Republicans have accused Waxman of partisan pettiness, to which he responded that during the Clinton administration Republicans issued more than 1,000 subpoenas. "They were the ones who politicized oversight," he said in an interview. "When Clinton was president, there wasn't an accusation too small for them to rush out and hold hearings. When Bush became president, there wasn't a scandal too large for them to ignore."

Waxman has also called on Tenet and National Security Adviser Stephen Hadley, who was previously Rice's deputy, to testify alongside her.

Tenet's memoir, "At the Center of the Storm," portrays administration leaders such as Feith as mischaracterizing intelligence to push the country toward war.

In a book review first printed in The Wall Street Journal that Feith posted on his Web site, he defends his record: "Mr. Tenet is doing in his book just what my office had criticized the CIA for doing in its prewar analysis: omitting information that contradicts preconceived arguments."

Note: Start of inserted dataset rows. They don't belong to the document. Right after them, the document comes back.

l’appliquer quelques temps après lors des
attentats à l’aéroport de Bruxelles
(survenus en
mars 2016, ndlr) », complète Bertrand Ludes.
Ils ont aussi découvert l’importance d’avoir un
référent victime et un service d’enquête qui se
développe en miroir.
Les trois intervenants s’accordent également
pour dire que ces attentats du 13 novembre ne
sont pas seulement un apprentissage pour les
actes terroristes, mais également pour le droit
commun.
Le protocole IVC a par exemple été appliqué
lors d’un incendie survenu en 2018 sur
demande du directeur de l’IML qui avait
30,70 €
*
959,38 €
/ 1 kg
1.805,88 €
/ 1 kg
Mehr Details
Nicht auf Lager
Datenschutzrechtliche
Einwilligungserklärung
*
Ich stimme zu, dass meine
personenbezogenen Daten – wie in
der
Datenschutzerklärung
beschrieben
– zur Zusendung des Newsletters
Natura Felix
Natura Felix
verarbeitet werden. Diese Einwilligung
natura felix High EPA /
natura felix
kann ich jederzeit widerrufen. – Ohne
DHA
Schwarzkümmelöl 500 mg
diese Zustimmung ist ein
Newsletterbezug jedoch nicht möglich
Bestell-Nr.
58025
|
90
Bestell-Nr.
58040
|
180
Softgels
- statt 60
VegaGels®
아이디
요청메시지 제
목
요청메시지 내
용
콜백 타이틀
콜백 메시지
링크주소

In an interview, Feith said he has not seen Tenet since the book came out last month even though they teach on the same Georgetown campus, but that "I try always to be civil."

"It seems to me the real question is whether the Democrats politically think that raking over these questions that at this point are 5 years old, and by no means virgin territory, is the most effective political activity for them," Feith said.

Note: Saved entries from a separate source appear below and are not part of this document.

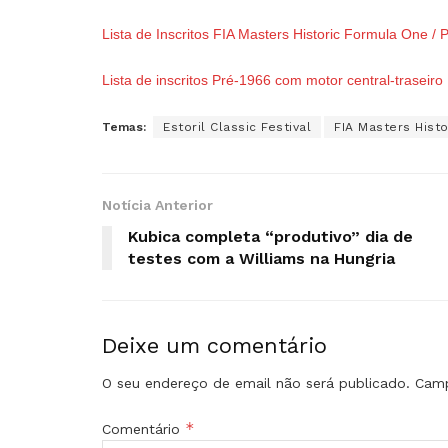
Lista de Inscritos FIA Masters Historic Formula One /
Lista de inscritos Pré-1966 com motor central-traseiro
Temas:
Estoril Classic Festival
FIA Masters Histo
Notícia Anterior
Kubica completa “produtivo” dia de
testes com a Williams na Hungria
Deixe um comentário
O seu endereço de email não será publicado.
Camp
*
Comentário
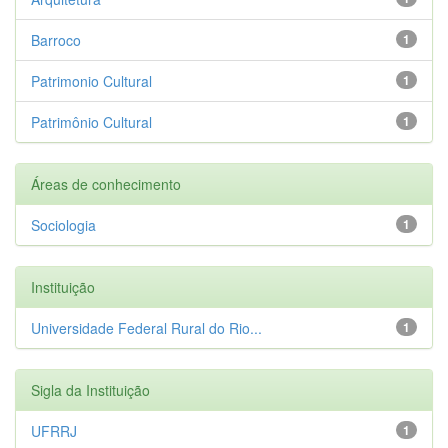
Barroco
1
Patrimonio Cultural
1
Patrimônio Cultural
1
Áreas de conhecimento
Sociologia
1
Instituição
Universidade Federal Rural do Rio...
1
Sigla da Instituição
UFRRJ
1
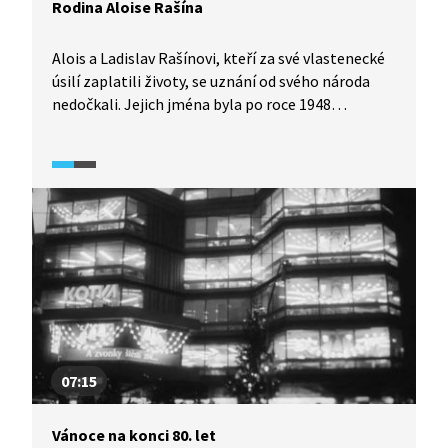
Rodina Aloise Rašína
Alois a Ladislav Rašínovi, kteří za své vlastenecké
úsilí zaplatili životy, se uznání od svého národa
nedočkali. Jejich jména byla po roce 1948
vymazána z paměti. Jeden z odsouzených
a vězněných v rámci procesů s Omladinou, k smrti
odsouzená vůdčí postava 1. odboje, jeden z “Mužů
28. října”, první a sedmý československý ministr
financí i oběť atentátníka. Všechny tyto role
propojuje životní pouť jediného člověka, Aloise
Rašína, o jehož příběhu lze tvrdit, že je do značné
míry i příběhem vzniku našeho státu.
07:15
Vánoce na konci 80. let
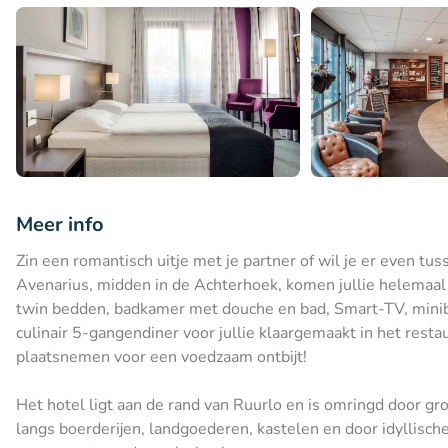
Meer info
Zin een romantisch uitje met je partner of wil je er even tus
Avenarius, midden in de Achterhoek, komen jullie helemaal t
twin bedden, badkamer met douche en bad, Smart-TV, miniba
culinair 5-gangendiner voor jullie klaargemaakt in het rest
plaatsnemen voor een voedzaam ontbijt!
Het hotel ligt aan de rand van Ruurlo en is omringd door gro
langs boerderijen, landgoederen, kastelen en door idyllisch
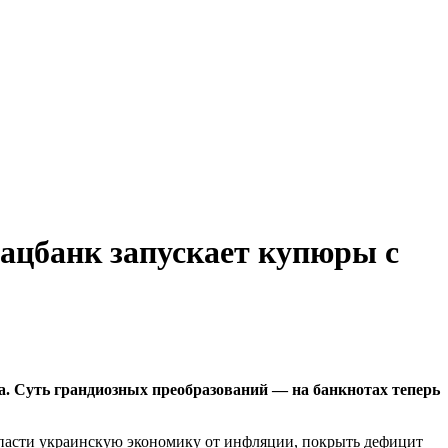
ацбанк запускает купюры с
ра. Суть грандиозных преобразований — на банкнотах теперь
спасти украинскую экономику от инфляции, покрыть дефицит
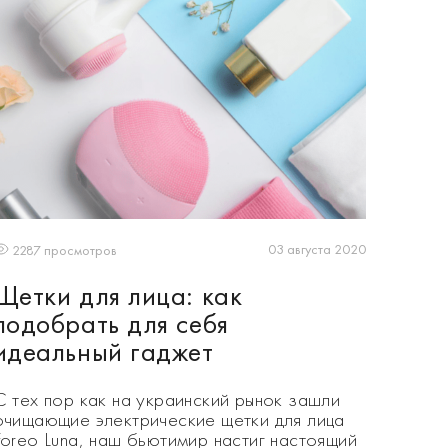
03 августа 2020
2287 просмотров
Щетки для лица: как
подобрать для себя
идеальный гаджет
С тех пор как на украинский рынок зашли
очищающие электрические щетки для лица
Foreo Luna, наш бьютимир настиг настоящий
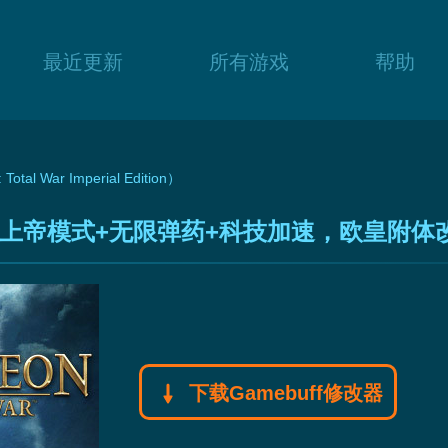
最近更新
所有游戏
帮助
l War Imperial Edition）
上帝模式+无限弹药+科技加速，欧皇附体
下载Gamebuff修改器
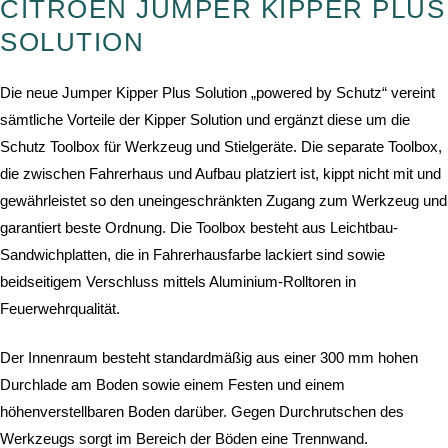
CITROËN JUMPER KIPPER PLUS
SOLUTION
Die neue Jumper Kipper Plus Solution „powered by Schutz“ vereint
sämtliche Vorteile der Kipper Solution und ergänzt diese um die
Schutz Toolbox für Werkzeug und Stielgeräte. Die separate Toolbox,
die zwischen Fahrerhaus und Aufbau platziert ist, kippt nicht mit und
gewährleistet so den uneingeschränkten Zugang zum Werkzeug und
garantiert beste Ordnung. Die Toolbox besteht aus Leichtbau-
Sandwichplatten, die in Fahrerhausfarbe lackiert sind sowie
beidseitigem Verschluss mittels Aluminium-Rolltoren in
Feuerwehrqualität.
Der Innenraum besteht standardmäßig aus einer 300 mm hohen
Durchlade am Boden sowie einem Festen und einem
höhenverstellbaren Boden darüber. Gegen Durchrutschen des
Werkzeugs sorgt im Bereich der Böden eine Trennwand.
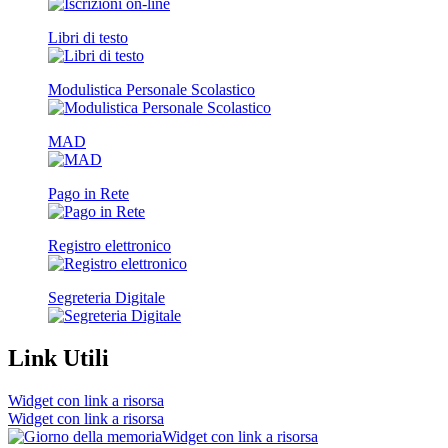
Libri di testo
Modulistica Personale Scolastico
MAD
Pago in Rete
Registro elettronico
Segreteria Digitale
Link Utili
Widget con link a risorsa
Widget con link a risorsa
Widget con link a risorsa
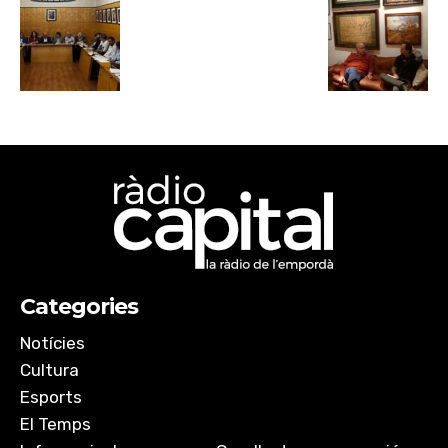
Categories
Notícies
Cultura
Esports
El Temps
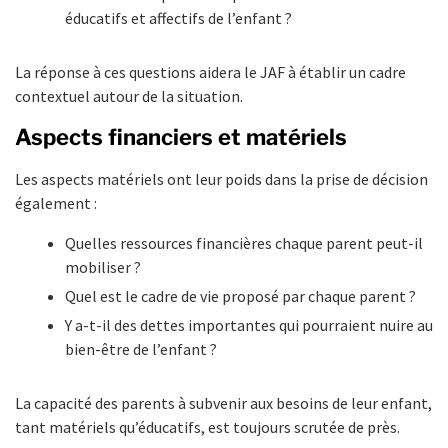
éducatifs et affectifs de l’enfant ?
La réponse à ces questions aidera le JAF à établir un cadre
contextuel autour de la situation.
Aspects financiers et matériels
Les aspects matériels ont leur poids dans la prise de décision
également :
Quelles ressources financières chaque parent peut-il
mobiliser ?
Quel est le cadre de vie proposé par chaque parent ?
Y a-t-il des dettes importantes qui pourraient nuire au
bien-être de l’enfant ?
La capacité des parents à subvenir aux besoins de leur enfant,
tant matériels qu’éducatifs, est toujours scrutée de près.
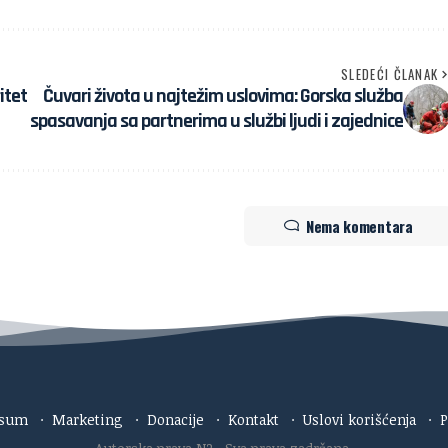
SLEDEĆI ČLANAK
itet
Čuvari života u najtežim uslovima: Gorska služba
spasavanja sa partnerima u službi ljudi i zajednice
Nema komentara
esum
·
Marketing
·
Donacije
·
Kontakt
·
Uslovi korišćenja
·
P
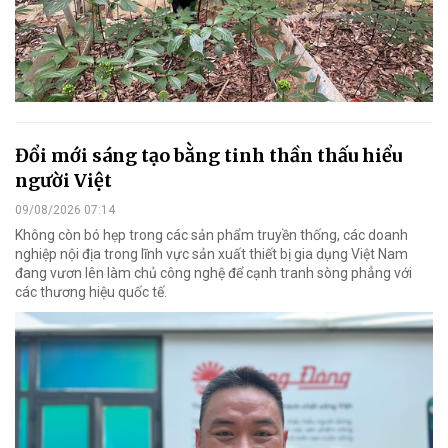
Đổi mới sáng tạo bằng tinh thần thấu hiểu
người Việt
09/08/2026 07:14
Không còn bó hẹp trong các sản phẩm truyền thống, các doanh
nghiệp nội địa trong lĩnh vực sản xuất thiết bị gia dụng Việt Nam
đang vươn lên làm chủ công nghệ để cạnh tranh sòng phẳng với
các thương hiệu quốc tế.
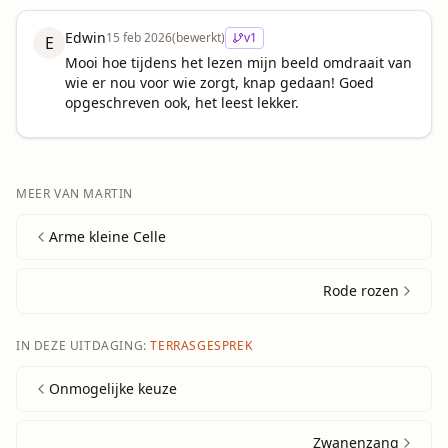
Edwin
15 feb 2026
(bewerkt)
v
1
E
Mooi hoe tijdens het lezen mijn beeld omdraait van 
wie er nou voor wie zorgt, knap gedaan! Goed 
opgeschreven ook, het leest lekker.
MEER VAN
MARTIN
Arme kleine Celle
Rode rozen
IN DEZE UITDAGING:
TERRASGESPREK
Onmogelijke keuze
Zwanenzang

Before the current administration, the Vulcans -- who also included Colin Powell and Richard Armitage -- were steeped in Cold War ideology, their beliefs shaped by the U.S. failure in Vietnam. With relationships going back some 30 years, they banded with other neoconservatives to embrace a vision of a military capable of unilaterally transforming the world.

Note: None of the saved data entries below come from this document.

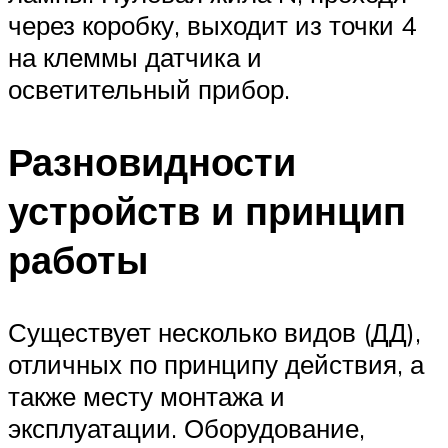
через коробку, выходит из точки 4
на клеммы датчика и
осветительный прибор.
Разновидности
устройств и принцип
работы
Существует несколько видов (ДД),
отличных по принципу действия, а
также месту монтажа и
эксплуатации. Оборудование,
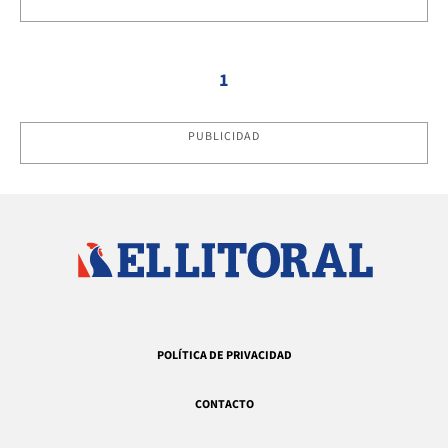
1
PUBLICIDAD
POLÍTICA DE PRIVACIDAD
CONTACTO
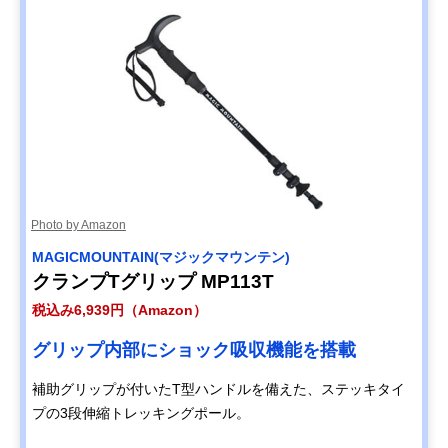
Photo by Amazon
MAGICMOUNTAIN(マジックマウンテン)
クランプTグリップ MP113T
税込み6,939円（Amazon）
グリップ内部にショック吸収機能を搭載
補助グリップが付いたT型ハンドルを備えた、ステッキタイ
プの3段伸縮トレッキングポール。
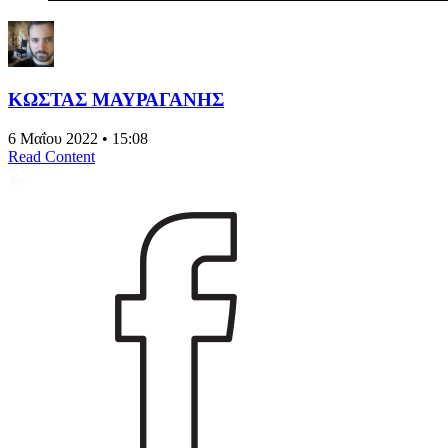
ΚΩΣΤΑΣ ΜΑΥΡΑΓΑΝΗΣ
6 Μαΐου 2022 • 15:08
Read Content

While they worked together in the first Bush administration, it was not until the Sept. 11, 2001, attacks that they found an opportunity to put their ideology into practice. The Iraq war was a chance, they reasoned, to put the American footprint in the heart of the Middle East and reshape a country run by a hostile regime.

With many of the Vulcans still in power, it may take years to see how history will judge them.


The roster of the Vulcans

DICK CHENEY

The VP has some of the lowest popularity ratings in the administration.

DOUGLAS FEITH

The former policy chief is teaching at Georgetown -- and defending his record.

CONDOLEEZZA RICE

The secretary of state has been subpoenaed to testify before Congress.

DONALD RUMSFELD

He resigned as defense secretary after the Democrats' election victories.

GEORGE TENET

The ex-CIA chief is teaching at Georgetown; his memoir is critical of Feith.

PAUL WOLFOWITZ

The former deputy defense secretary just resigned as World Bank chief.